Question: can you make sense of what I am saying, or do I confuse your understanding of what I am saying?
Speaking for myself, the message I take often away from many of your posts is simply that you're most likely confusing or conflating different concepts, or inappropriately conflating different meanings of the same word. You don't seem to realise that there's a difference between colloquial and scientific meanings of certain words.
I don't mind being corrected on the science, but as long as I can find the word in credentialed dictionaries and apply it in proper context, even as a colloquialism, I see no reason to hunt for a formal scientific term in my narratives.

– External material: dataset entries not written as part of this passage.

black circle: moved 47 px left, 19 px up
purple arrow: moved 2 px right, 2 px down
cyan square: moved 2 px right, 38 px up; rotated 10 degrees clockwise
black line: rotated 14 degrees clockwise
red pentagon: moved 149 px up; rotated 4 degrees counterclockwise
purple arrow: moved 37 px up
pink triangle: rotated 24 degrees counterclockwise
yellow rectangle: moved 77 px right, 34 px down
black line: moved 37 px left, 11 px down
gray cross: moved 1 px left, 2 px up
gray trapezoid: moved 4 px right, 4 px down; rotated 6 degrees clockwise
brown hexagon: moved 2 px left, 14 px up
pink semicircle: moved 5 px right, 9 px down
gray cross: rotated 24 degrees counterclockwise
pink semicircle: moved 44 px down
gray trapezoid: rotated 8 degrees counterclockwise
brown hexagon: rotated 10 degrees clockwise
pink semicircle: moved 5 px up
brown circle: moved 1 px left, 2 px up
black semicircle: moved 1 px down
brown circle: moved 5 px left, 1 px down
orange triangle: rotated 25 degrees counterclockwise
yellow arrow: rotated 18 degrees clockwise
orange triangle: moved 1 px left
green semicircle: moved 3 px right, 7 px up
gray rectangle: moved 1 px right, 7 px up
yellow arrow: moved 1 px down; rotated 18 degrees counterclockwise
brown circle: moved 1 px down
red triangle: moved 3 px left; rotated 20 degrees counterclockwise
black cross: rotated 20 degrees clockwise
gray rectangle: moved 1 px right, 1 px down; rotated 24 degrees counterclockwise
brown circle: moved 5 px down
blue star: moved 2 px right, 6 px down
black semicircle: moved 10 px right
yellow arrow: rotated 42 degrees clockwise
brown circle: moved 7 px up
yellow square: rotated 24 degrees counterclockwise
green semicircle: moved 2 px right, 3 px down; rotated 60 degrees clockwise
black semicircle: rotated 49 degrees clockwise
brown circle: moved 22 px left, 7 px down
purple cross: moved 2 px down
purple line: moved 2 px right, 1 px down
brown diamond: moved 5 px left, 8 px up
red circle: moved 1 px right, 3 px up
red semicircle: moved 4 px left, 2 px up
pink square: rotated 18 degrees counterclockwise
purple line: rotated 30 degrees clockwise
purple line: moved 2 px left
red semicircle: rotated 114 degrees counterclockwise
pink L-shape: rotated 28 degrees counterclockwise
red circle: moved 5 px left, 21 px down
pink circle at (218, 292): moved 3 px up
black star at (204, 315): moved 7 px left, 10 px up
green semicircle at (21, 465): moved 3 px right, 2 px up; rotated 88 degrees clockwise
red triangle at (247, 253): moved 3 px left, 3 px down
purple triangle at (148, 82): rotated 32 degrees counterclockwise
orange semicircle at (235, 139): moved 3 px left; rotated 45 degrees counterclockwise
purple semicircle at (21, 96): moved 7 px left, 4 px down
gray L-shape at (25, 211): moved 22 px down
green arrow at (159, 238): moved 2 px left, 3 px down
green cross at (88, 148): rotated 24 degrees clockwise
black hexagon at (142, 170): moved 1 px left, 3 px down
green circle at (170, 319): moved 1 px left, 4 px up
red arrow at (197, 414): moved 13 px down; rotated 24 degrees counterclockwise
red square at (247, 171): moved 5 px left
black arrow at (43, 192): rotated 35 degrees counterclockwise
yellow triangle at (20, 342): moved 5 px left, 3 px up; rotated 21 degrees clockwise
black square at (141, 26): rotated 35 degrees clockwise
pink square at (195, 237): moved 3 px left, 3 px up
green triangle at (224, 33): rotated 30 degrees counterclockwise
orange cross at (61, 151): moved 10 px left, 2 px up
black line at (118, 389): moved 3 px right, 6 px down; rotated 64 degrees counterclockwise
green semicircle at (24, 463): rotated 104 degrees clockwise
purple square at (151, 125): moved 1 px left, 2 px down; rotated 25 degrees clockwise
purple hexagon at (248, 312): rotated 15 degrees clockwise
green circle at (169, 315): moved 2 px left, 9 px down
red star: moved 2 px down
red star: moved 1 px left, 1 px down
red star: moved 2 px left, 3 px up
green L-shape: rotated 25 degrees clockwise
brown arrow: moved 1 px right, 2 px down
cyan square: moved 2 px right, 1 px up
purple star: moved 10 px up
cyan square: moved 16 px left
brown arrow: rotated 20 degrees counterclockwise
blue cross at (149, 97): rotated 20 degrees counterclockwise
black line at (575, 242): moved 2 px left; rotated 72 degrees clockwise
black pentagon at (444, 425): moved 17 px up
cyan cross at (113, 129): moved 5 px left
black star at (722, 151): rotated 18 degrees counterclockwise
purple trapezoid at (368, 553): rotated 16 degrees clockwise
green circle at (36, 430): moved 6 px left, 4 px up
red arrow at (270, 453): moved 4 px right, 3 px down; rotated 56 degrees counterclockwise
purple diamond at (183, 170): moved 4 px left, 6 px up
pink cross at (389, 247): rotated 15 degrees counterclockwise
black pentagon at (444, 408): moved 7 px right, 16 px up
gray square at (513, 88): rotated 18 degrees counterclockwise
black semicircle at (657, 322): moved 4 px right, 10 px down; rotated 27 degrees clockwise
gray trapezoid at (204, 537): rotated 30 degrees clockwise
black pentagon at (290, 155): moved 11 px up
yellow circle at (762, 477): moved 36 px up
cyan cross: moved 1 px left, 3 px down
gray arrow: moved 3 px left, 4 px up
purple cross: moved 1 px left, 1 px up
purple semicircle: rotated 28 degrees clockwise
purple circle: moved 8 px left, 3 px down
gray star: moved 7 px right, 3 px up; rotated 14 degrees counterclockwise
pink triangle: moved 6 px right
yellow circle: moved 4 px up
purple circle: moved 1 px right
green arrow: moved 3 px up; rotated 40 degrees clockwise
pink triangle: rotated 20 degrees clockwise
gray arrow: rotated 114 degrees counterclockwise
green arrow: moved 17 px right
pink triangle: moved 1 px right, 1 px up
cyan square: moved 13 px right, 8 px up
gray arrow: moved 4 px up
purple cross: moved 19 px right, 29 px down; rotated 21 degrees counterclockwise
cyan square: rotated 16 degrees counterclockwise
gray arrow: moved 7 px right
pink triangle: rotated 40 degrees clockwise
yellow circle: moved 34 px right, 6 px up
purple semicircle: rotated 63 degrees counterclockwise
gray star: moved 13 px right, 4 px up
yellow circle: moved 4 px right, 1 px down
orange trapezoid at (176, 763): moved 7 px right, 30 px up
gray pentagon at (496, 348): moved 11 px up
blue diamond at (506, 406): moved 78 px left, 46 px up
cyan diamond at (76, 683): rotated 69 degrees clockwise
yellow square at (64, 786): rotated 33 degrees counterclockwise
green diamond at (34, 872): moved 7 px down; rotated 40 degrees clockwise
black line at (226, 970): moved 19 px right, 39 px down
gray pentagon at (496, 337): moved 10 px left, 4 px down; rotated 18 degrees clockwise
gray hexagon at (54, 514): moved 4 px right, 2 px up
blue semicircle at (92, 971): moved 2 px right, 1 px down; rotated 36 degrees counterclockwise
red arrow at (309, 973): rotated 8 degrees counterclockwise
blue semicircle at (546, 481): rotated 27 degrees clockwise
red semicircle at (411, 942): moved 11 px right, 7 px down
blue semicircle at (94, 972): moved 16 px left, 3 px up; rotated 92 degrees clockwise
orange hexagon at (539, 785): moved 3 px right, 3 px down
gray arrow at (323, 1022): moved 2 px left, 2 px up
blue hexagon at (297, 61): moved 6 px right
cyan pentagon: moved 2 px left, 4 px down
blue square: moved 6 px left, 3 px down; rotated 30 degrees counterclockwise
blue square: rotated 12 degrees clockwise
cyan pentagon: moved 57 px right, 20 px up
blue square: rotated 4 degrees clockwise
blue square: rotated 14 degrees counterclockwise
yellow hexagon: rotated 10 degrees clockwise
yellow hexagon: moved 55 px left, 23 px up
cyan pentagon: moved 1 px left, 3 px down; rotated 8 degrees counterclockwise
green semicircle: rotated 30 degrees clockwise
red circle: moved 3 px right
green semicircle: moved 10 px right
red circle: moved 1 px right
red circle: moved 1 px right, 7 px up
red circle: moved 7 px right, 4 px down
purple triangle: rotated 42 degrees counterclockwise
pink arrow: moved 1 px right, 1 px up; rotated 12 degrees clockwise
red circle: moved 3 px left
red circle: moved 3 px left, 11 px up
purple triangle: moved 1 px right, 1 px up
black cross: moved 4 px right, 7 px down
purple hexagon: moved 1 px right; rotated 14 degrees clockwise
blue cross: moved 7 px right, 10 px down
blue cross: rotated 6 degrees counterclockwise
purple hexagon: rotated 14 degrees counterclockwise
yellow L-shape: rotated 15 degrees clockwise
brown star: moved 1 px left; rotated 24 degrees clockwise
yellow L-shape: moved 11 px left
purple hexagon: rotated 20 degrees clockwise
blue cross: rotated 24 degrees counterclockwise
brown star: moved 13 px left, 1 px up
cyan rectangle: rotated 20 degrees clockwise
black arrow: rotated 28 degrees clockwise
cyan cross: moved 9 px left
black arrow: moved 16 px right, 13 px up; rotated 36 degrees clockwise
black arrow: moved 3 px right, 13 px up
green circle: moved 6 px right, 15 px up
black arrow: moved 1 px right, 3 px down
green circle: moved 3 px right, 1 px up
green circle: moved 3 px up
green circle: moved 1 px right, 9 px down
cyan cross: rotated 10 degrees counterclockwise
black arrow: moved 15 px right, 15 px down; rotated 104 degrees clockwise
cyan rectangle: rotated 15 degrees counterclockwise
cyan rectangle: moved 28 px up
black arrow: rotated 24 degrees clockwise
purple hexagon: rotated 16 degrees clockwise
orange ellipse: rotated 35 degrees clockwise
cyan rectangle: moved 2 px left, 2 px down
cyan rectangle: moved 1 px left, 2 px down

How can you discuss "the science" without using correct scientific language?
I mean, at a very superficial level, it is possible. Probably scientists will be able to guess at what you might mean when you use certain words. But don't you think it would be better for all involved if you made an effort to actually use words in their correct scientific senses, when you want to talk about science?
Do you see any value in actually learning how scientists use the words in the scientific papers, articles and explanations that you read from them? If not, why not?
This sort of thing doesn't just apply to science, by the way. If a musician tells me that the variations in the dynamics of a piece of music are interesting to her, it's no use in my talking to her about the varying speed of the piece of music, or how "lively" it sounds to me. She isn't talking about those things. Worse, it's no use in saying to
her that when
I say the piece is "dynamic" I mean that it sounds "bouncey" to me, and
it's just fine for me to use the word "dynamic" to mean "bouncey" whenever I'm talking to a musician about the intricacies of a musical composition. And it would be both presumptuous and rude for me to tell
her that my understanding of the term "dynamics" is "as correct" and useful as hers is, in the context of her specialist knowledge.
I do not pretend to write formal scientific papers, just my understanding of the fundamentals.
It would be wrong of me to claim that I "understand the fundamentals" of music if I insist that "dynamics" means "bouncey".
Note: the problem here is
not that my comment that the music sounds "bouncey" is
wrong. It's just that the "bounciness" actually has nothing to do with "dynamics", in the sense that that term is defined by knowledgeable musicians.